Malgré la dépendance croissante du pays à l'égard de l'énergie étrangère, le gouvernement du président de gauche Gustavo Petro a défendu l'interdiction de la fracturation hydraulique et a imposé des règles plus strictes d'exploration et de production de pétrole et de gaz conventionnels, créant des retards et limitant les possibilités pour les investisseurs privés dans l'industrie.
L'exploration le long de la côte des Caraïbes de la Colombie s'est principalement terminée par la déception alors que les principaux producteurs comme Shell (Shel.L), ouvrent un nouvel onglet, ont quitté le pays et d'autres, dont Chevron (CVX.N), ouvre un nouvel onglet, ont rétréci les opérations.
Plus tôt cette année, le bloc offshore restant de Chevron en Colombie a été retiré de la liste des zones actives du régulateur à la demande de la société.
L'entreprise américaine, qui avait précédemment vendu des participations dans deux autres champs de gaz offshore dans le pays andin, a maintenant réduit sa présence pour alimenter la vente au détail, ont indiqué des sources de l'entreprise.
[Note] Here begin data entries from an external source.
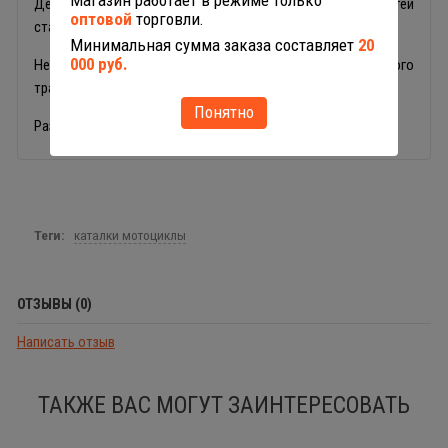
Магазин работает в режиме только
Детский четырёхколёсный самокат Полесье 56085 для детей
оптовой
торговли.
старше 2 лет.
Минимальная сумма заказа составляет
20
000 руб.
Недорогой и прочный, отлично подойдет в качестве первого
транспортного средства малыша.
Понятно
Размер в собранном виде 400х225х470 мм.
Теги:
каталки мотоциклы
ОТЗЫВЫ (0)
Написать отзыв
ТАКЖЕ ВАС МОГУТ ЗАИНТЕРЕСОВАТЬ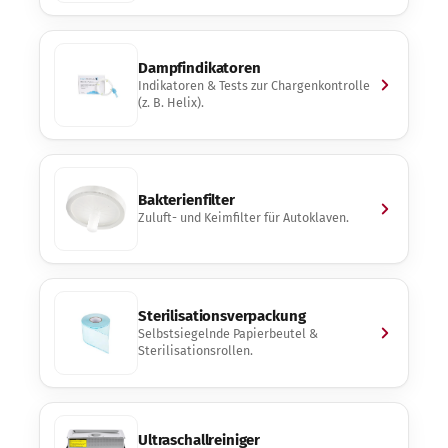
Dampfindikatoren
Indikatoren & Tests zur Chargenkontrolle
(z. B. Helix).
Bakterienfilter
Zuluft- und Keimfilter für Autoklaven.
Sterilisationsverpackung
Selbstsiegelnde Papierbeutel &
Sterilisationsrollen.
Ultraschallreiniger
Chevron a déclaré à Reuters qu'il avait toujours "une présence considérable en aval dans le pays", dont six terminaux et plus de 500 stations-service.
Shell a déclaré en avril que les projets de Colombie ne correspondaient plus à ses ambitions stratégiques, ajoutant qu'elle continuerait à fournir du gaz naturel liquéfié et d'autres carburants à la nation.
Les autres sociétés qui ont quitté les entreprises à terre et offshore en Colombie ces dernières années comprennent U.S. Exxon Mobil (XOM.N), ouvrent New Tab et ConocoPhillips (Cop.N), ouvre un nouvel onglet et le Repsol d'Espagne (Rep.MC), ouvre un nouvel onglet.
Les experts et les sources de l'entreprise ont déclaré que les sorties et les retraits sont dus à une combinaison de mauvais résultats d'exploration et de politiques défavorables.
"C'est une réalité claire qu'il n'y a pas eu de grandes conclusions en Colombie depuis un certain temps, et cela signifie que de nombreuses entre...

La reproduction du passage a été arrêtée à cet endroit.